◆ Instructions to follow: Ignoring the pictures, repeat every entry below exactly as it appears.

· · ·

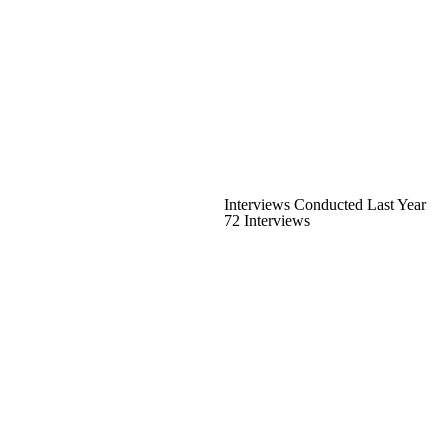
Interviews Conducted Last Year
72 Interviews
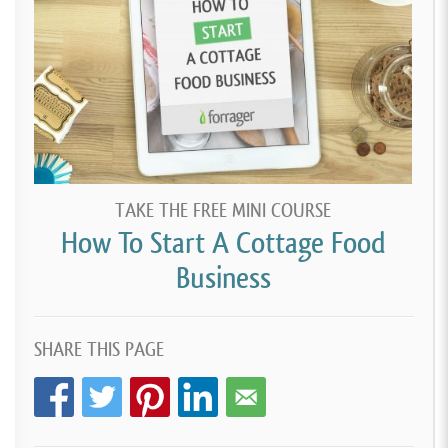
TAKE THE FREE MINI COURSE
How To Start A Cottage Food
Business
SHARE THIS PAGE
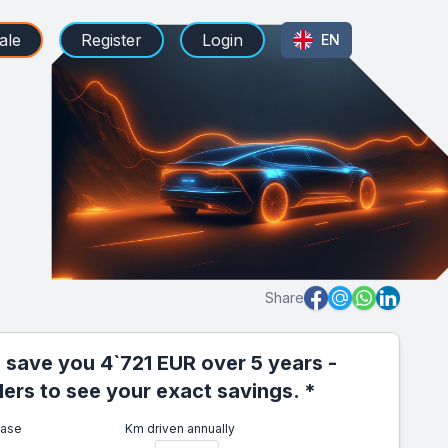
ale
Register
Login
EN
Share
 save you 4`721 EUR over 5 years -
iders to see your exact savings. *
ease
Km driven annually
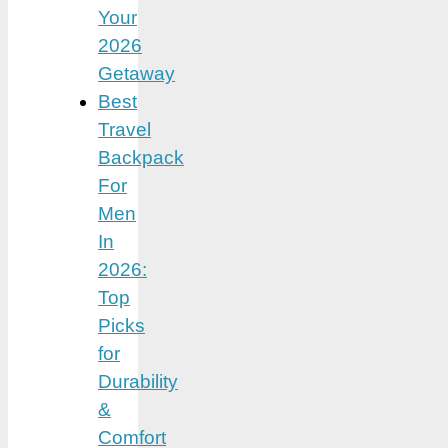
Your
2026
Getaway
Best
Travel
Backpack
For
Men
In
2026:
Top
Picks
for
Durability
&
Comfort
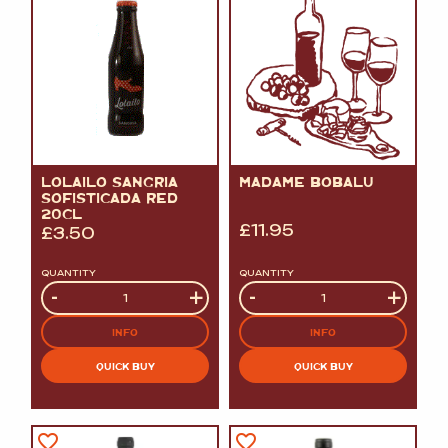
LOLAILO SANGRIA
MADAME BOBALU
SOFISTICADA RED
20CL
£
11.95
£
3.50
QUANTITY
QUANTITY
Quantity
-
+
Quantity
-
+
INFO
INFO
QUICK BUY
QUICK BUY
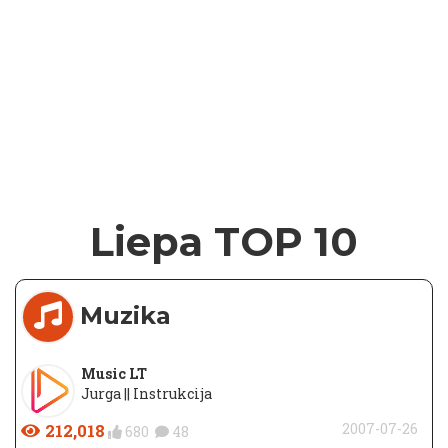
Liepa TOP 10
Muzika
Music LT
Jurga || Instrukcija
212,018
2007-07-26
680
48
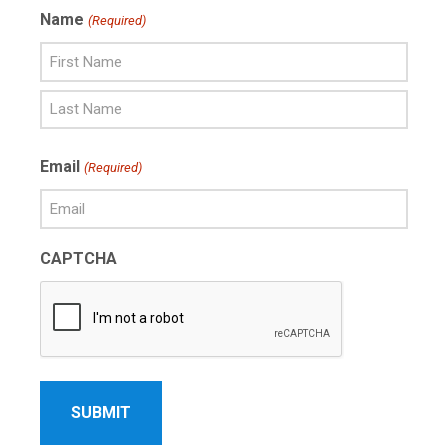
Name
(Required)
First
Name
Last
Email
(Required)
Name
CAPTCHA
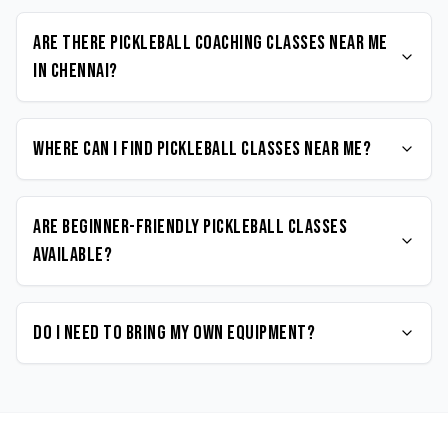
Are there Pickleball coaching classes near me
in Chennai?
Where can I find Pickleball classes near me?
Are beginner-friendly Pickleball classes
available?
Do I need to bring my own equipment?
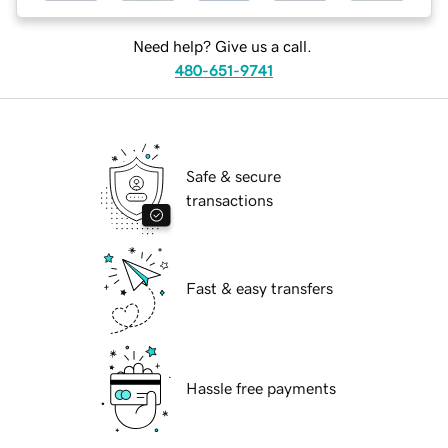
Need help? Give us a call.
480-651-9741
Safe & secure
transactions
Fast & easy transfers
Hassle free payments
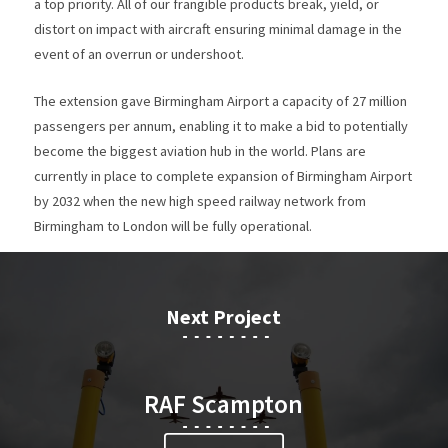
a top priority. All of our frangible products break, yield, or
distort on impact with aircraft ensuring minimal damage in the
event of an overrun or undershoot.
The extension gave Birmingham Airport a capacity of 27 million
passengers per annum, enabling it to make a bid to potentially
become the biggest aviation hub in the world. Plans are
currently in place to complete expansion of Birmingham Airport
by 2032 when the new high speed railway network from
Birmingham to London will be fully operational.
Next Project
RAF Scampton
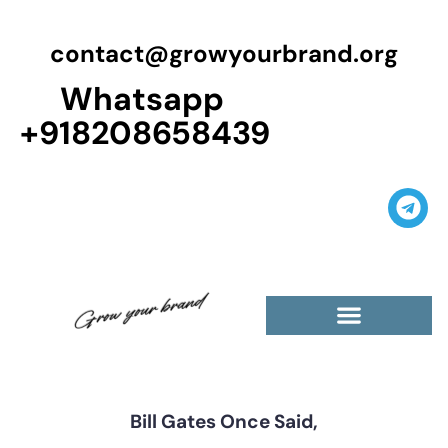
contact@growyourbrand.org
Whatsapp
+918208658439
Casino Guest Posts Premium
High Traffic Guest Post
$5 Dofollow Guest Posts
Non English Guest Posts
Bill Gates Once Said,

· · ·

◆ Result:
Interviews Conducted Last Year
72 Interviews
TAKE THE FREE MINI COURSE
How To Start A Cottage Food
Business
SHARE THIS PAGE
ale
Register
Login
EN
Share
 save you 4`721 EUR over 5 years -
iders to see your exact savings. *
ease
Km driven annually
Your
2026
Getaway
Best
Travel
Backpack
For
Men
In
2026:
Top
Picks
for
Durability
&
Comfort
LOLAILO SANGRIA
MADAME BOBALU
SOFISTICADA RED
20CL
£
11.95
£
3.50
QUANTITY
QUANTITY
Quantity
-
+
Quantity
-
+
INFO
INFO
QUICK BUY
QUICK BUY
Liepa TOP 10
Muzika
Music LT
Jurga || Instrukcija
212,018
2007-07-26
680
48
Name
(Required)
First
Name
Last
Email
(Required)
Name
CAPTCHA
Are there Pickleball coaching classes near me
in Chennai?
Where can I find Pickleball classes near me?
Are beginner-friendly Pickleball classes
available?
Do I need to bring my own equipment?
Need help? Give us a call.
480-651-9741
Safe & secure
transactions
Fast & easy transfers
Hassle free payments
a top priority. All of our frangible products break, yield, or
distort on impact with aircraft ensuring minimal damage in the
event of an overrun or undershoot.
The extension gave Birmingham Airport a capacity of 27 million
passengers per annum, enabling it to make a bid to potentially
become the biggest aviation hub in the world. Plans are
currently in place to complete expansion of Birmingham Airport
by 2032 when the new high speed railway network from
Birmingham to London will be fully operational.
Next Project
RAF Scampton
contact@growyourbrand.org
Whatsapp
+918208658439
Casino Guest Posts Premium
High Traffic Guest Post
$5 Dofollow Guest Posts
Non English Guest Posts
Bill Gates Once Said,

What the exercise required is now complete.